In the 4th century BC, Chinese historian Chang Qu described a strange “air of fire” used to light up rooms and to produce salt by boiling brine. Chang also reported an ingenious bamboo system sealed with bitumen, used to convey natural gas from a crack in the open countryside to villages; supposedly, he described the first known pipeline.
In 1859, American businessman Edwin “Colonel” Drake drilled a well of oil and associated gas near Titusville in Pennsylvania. The gas was delivered with a 2-in., 9-km-long pipeline to Titusville, mainly for lighting. Drake proved that natural gas could be transmitted safely and easily from its source to the marketplace, paving the way for the development of the natural gas industry.
Today, the total length of pipelines amounts to 2.76 MM km in more than 120 countries. In 2019 alone, pipeline projects were completed for a total mileage of 7,830 km, or about one-fifth of the earth’s circumference. These figures speak volumes about the importance of pipeline systems in the natural gas industry.

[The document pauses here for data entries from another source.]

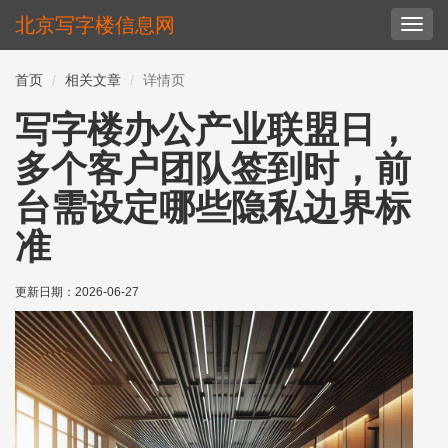
北京写字楼信息网
切
换
导
首页
相关文章
详情页
航
写字楼办公产业联盟日，
多个客户团队签到时，前
台需设定哪些隐私边界标
准
更新日期：
2026-06-27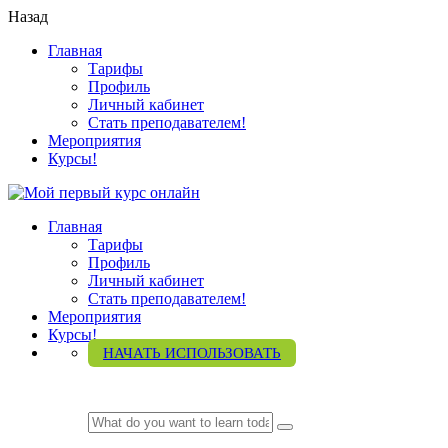
Назад
Главная
Тарифы
Профиль
Личный кабинет
Стать преподавателем!
Мероприятия
Курсы!
Главная
Тарифы
Профиль
Личный кабинет
Стать преподавателем!
Мероприятия
Курсы!
НАЧАТЬ ИСПОЛЬЗОВАТЬ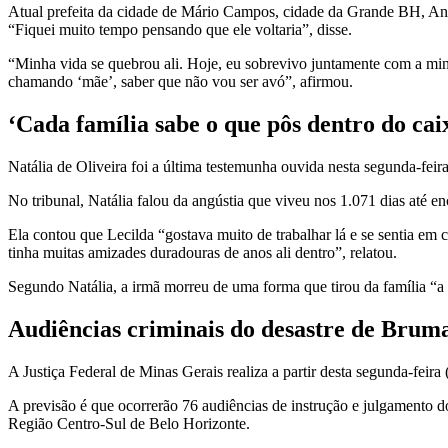
Atual prefeita da cidade de Mário Campos, cidade da Grande BH, Andr
“Fiquei muito tempo pensando que ele voltaria”, disse.
“Minha vida se quebrou ali. Hoje, eu sobrevivo juntamente com a minh
chamando ‘mãe’, saber que não vou ser avó”, afirmou.
‘Cada família sabe o que pôs dentro do cai
Natália de Oliveira foi a última testemunha ouvida nesta segunda-feir
No tribunal, Natália falou da angústia que viveu nos 1.071 dias até e
Ela contou que Lecilda “gostava muito de trabalhar lá e se sentia em
tinha muitas amizades duradouras de anos ali dentro”, relatou.
Segundo Natália, a irmã morreu de uma forma que tirou da família “a d
Audiências criminais do desastre de Brum
A Justiça Federal de Minas Gerais realiza a partir desta segunda-feir
A previsão é que ocorrerão 76 audiências de instrução e julgamento d
Região Centro-Sul de Belo Horizonte.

This article provides insights into the constitutive elements of pipeline systems. It also outlines technical issues related to the natural gas transmission and distribution sector and how seasonal demand variations are handled.

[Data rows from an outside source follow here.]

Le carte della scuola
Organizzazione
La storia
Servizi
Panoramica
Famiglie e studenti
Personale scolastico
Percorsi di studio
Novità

Trunkline and distribution networks. Pipeline systems are complex infrastructures connecting energy sources to end users, which are typically located far from delivery points. The delivery points generally correspond to metering stations at production facilities, where natural gas is transferred from producer to shipper, or the metering stations at the borders of importing countries.
A transport system contains transmission grids, or trunklines, along with a distribution network. A trunkline is a high-pressure (40 barg–80 barg for onshore, up to 200 barg for some offshore applications), large-diameter (20 in.–48 in.) pipe running a long distance, often on cross-border routes. It is designed to handle large volumes of gas received from a few entry points (gathering systems, central processing facilities and other receipt points). Generally, the exit points of a transmission grid are limited to laterals for connecting with regional (intrastate) networks, storage infrastructures and key consumer areas.

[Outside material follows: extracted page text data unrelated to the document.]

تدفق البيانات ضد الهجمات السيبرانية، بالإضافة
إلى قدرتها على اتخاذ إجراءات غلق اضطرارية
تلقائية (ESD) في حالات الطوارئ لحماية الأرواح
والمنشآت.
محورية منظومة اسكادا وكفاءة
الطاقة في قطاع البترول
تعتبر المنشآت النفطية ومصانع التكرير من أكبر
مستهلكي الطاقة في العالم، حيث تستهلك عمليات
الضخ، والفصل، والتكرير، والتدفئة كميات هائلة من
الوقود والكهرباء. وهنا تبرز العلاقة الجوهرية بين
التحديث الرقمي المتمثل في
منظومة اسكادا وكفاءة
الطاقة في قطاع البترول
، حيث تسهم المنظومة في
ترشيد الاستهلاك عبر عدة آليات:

The distribution networks are intended to serve market areas. In general, this part of the system can be categorized as a regional distribution system operating at reduced pressure (20 barg–40 barg) to supply gas to industrial consumers, power plants and local distribution companies. It receives gas from trunklines or from local producers.
Local distribution networks receive natural gas from regional grids operating at a pressure of 5 barg–15 barg. This pressure is further reduced by local distribution companies to accommodate the requirements of end users. For example, gas is supplied to residential consumers at a pressure of 20 mbarg–40 mbarg.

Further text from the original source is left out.